= Excerpted data =

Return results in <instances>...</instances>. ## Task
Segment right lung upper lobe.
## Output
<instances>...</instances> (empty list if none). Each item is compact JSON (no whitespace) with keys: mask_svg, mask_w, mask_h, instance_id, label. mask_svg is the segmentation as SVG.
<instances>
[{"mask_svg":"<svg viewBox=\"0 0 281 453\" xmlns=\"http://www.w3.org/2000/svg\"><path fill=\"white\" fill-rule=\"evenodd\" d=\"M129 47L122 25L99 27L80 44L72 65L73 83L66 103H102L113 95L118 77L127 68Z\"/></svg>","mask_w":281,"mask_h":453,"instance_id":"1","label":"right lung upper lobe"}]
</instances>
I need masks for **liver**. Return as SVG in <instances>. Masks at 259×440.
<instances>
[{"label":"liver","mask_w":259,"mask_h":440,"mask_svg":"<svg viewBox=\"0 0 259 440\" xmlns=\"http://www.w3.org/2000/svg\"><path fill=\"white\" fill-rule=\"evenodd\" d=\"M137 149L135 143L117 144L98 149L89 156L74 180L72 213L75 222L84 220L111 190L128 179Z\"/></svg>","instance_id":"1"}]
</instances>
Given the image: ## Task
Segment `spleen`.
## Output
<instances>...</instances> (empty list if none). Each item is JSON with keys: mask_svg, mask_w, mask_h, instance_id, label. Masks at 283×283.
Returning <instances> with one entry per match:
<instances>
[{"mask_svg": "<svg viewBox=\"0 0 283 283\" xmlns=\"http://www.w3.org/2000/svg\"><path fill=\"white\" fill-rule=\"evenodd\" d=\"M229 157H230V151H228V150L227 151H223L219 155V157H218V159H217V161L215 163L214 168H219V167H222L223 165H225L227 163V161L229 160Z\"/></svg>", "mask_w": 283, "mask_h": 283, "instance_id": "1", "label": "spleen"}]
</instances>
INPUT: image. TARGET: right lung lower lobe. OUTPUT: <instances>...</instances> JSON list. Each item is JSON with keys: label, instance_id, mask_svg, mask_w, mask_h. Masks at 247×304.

= Exercise aim =
Which lines above include "image"? Show each of them by copying it.

= Written answer =
Given the image: ## Task
INPUT: image. TARGET: right lung lower lobe. OUTPUT: <instances>...</instances> JSON list. Each item is JSON with keys: label, instance_id, mask_svg, mask_w, mask_h. Masks at 247×304.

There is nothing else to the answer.